HOW TO COMPLETE THIS TASK: Scan the entries below for the word "blancs". Copy out every line in which it occurs.

>>>

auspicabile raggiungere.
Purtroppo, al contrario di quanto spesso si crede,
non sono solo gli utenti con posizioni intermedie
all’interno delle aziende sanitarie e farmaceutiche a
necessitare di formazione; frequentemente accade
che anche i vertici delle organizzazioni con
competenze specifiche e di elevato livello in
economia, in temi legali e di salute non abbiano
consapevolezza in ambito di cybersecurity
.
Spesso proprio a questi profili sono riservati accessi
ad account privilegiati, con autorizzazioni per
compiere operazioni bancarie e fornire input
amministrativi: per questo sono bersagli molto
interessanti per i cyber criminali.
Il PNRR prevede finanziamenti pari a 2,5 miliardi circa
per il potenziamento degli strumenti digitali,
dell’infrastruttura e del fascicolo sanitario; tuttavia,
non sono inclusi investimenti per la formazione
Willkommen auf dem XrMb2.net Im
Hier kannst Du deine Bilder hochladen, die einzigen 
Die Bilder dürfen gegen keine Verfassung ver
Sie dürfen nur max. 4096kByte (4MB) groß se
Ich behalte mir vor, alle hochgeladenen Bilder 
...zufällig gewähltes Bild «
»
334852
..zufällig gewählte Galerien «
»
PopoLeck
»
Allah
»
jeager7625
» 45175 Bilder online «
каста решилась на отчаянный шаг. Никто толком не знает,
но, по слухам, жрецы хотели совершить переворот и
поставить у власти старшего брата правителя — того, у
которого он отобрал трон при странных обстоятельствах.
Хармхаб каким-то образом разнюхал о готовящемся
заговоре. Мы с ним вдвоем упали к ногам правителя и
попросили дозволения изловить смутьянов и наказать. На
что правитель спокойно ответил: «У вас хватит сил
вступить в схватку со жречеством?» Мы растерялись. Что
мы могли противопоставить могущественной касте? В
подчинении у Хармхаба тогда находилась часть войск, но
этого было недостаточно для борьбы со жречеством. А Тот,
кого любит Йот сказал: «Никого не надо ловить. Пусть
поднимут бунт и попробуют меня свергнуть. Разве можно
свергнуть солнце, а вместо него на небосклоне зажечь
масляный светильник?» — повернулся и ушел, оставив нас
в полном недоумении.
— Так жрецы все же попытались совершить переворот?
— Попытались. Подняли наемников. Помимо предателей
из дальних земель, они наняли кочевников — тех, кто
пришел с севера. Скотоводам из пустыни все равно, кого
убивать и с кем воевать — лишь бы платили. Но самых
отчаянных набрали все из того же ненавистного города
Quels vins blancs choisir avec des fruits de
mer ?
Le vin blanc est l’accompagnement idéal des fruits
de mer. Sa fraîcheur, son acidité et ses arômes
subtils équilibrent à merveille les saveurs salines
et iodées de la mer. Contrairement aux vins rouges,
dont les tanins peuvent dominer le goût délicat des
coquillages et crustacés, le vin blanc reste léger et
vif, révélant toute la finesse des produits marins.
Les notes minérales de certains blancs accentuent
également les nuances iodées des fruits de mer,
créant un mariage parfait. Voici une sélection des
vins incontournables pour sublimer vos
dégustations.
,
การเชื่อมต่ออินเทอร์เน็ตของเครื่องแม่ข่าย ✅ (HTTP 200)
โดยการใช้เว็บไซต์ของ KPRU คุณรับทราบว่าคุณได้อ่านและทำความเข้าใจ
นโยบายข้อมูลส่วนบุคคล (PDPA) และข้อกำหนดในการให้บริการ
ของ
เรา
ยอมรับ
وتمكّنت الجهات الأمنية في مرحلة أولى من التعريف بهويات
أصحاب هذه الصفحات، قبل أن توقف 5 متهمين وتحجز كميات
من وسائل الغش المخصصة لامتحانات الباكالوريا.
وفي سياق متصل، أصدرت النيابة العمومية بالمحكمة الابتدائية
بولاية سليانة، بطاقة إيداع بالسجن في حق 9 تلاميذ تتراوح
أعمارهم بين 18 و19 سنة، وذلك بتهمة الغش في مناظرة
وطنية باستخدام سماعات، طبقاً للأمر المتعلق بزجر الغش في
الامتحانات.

<<<
>>>

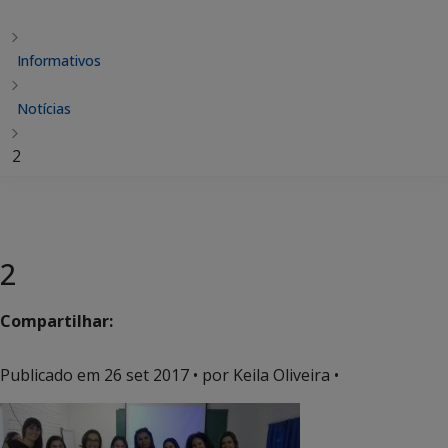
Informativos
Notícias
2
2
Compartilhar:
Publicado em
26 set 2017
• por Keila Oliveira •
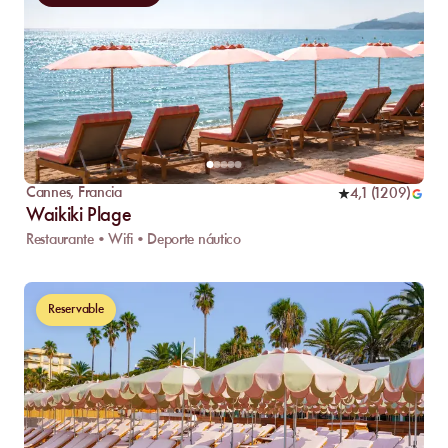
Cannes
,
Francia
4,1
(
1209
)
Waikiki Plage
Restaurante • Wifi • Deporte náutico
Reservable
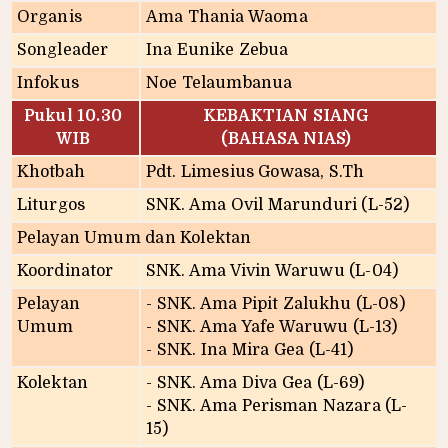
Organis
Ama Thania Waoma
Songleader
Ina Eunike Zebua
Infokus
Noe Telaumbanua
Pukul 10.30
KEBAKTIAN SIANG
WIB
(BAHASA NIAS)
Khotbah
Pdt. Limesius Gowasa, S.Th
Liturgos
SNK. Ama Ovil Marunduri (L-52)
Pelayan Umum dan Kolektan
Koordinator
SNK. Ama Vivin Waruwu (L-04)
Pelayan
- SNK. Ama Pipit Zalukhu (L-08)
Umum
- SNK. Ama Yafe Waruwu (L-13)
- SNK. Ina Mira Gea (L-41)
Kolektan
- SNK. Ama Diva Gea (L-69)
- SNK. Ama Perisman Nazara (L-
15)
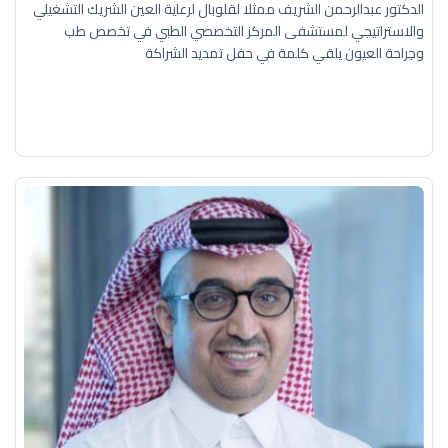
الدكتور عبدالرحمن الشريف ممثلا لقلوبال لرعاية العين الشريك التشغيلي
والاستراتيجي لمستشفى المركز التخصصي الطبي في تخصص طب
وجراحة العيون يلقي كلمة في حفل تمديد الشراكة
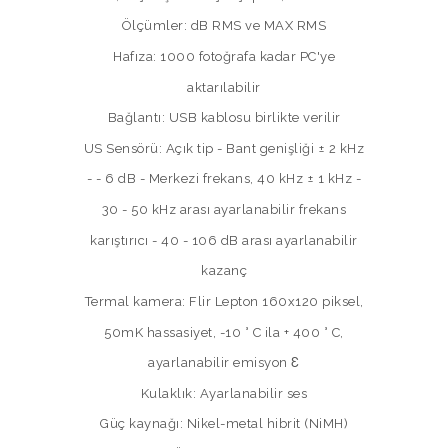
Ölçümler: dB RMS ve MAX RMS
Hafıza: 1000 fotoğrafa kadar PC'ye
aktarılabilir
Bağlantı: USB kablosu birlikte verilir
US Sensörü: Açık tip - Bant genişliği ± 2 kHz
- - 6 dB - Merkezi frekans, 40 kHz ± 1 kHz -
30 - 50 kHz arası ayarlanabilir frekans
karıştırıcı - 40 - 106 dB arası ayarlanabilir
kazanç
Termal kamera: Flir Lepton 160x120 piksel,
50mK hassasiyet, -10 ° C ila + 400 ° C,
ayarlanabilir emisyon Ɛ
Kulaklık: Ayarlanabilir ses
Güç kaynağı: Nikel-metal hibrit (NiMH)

<<<

RESPONSE TO THIS EXERCISE:
Quels vins blancs choisir avec des fruits de
Les notes minérales de certains blancs accentuent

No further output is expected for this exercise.